A few selected resources on heart rate variability (HRV) with comments:

HRV 101: A few of my own slide decks as an intro to HRV (including some info on acquiring heart or pulse rate during MRI) – English (a shorter but more recent [Jan 2020] one) or German.

New “consensus” paper: Quigley et al. (2024) Publication guidelines for human heart rate and heart rate variability studies in psychophysiology—Part 1: Physiological underpinnings and foundations of measurement. Psychophysiology. – finally extending / replacing the papers from 25 years ago, the 1996 “Task Force” paper Heart rate variability – standards of measurement, physiological interpretation, and clinical use. European Heart Journal 17, 354-381 and the 1997 Berntson et al. paper Heart rate variability – origins, methods, and interpretive caveats. Psychophysiology34(6), 623-648.

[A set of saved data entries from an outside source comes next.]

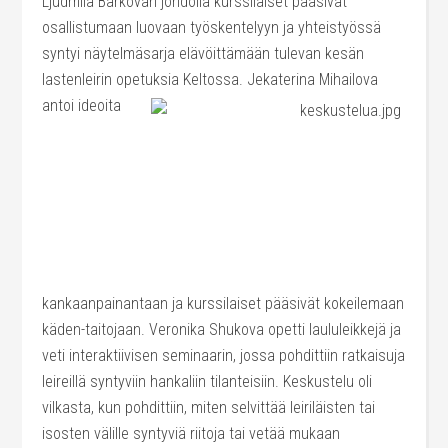
Ljudmila Barkovan johdolla kurssilaiset pääsivät
osallistumaan luovaan työskentelyyn ja yhteistyössä
syntyi näytelmäsarja elävöittämään tulevan kesän
lastenleirin opetuksia Keltossa. Jekaterina Mihailova
antoi ideoita
kankaanpainantaan ja kurssilaiset pääsivät kokeilemaan
käden-taitojaan. Veronika Shukova opetti laululeikkejä ja
veti interaktiivisen seminaarin, jossa pohdittiin ratkaisuja
leireillä syntyviin hankaliin tilanteisiin. Keskustelu oli
vilkasta, kun pohdittiin, miten selvittää leiriläisten tai
isosten välille syntyviä riitoja tai vetää mukaan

A set of very useful tutorials and resources by Dan S. Quintana and colleagues: Considerations in the assessment of heart rate variability in biobehavioral research (2014, Frontiers in Psychology), Guidelines for reporting articles on [psychiatry and] HRV (2016, Translational Psychiatry), and Statistical considerations for reporting and planning heart rate variability case-control studies (2017, Psychophysiology).

Tools for cardiac data:

  1. Kubios (with all features free up to v2.2) is my preferred toolbox for HRV data preprocessing and analysis: it is quite flexible with the input types, offers a very robust ECG R-peak detection (disappointingly paywalled from v3, so get your hands on a v2.2), and outputs all relevant data/results. I learned to appreciate the shortcoming of not having access to the script level (e.g., for allowing batch processing) as – for reliable HRV results – each R-peak needs to be visually checked anyway, so the Kubios GUI offers handy tools to artefact-check, correct, or interpolate faulty peaks/intervals. NB: Chapter 2 of the “old” Kubios User’s guide (e.g., version 2.2) is an excellent primer on HRV and its analysis.
  2. HEPLAB is a plugin for the Matlab-based EEGLAB toolbox. It also offers handy and robust R peak detection, GUI-based artefact correction, and scripting possibilities (but AFAIK no calculation of HRV values).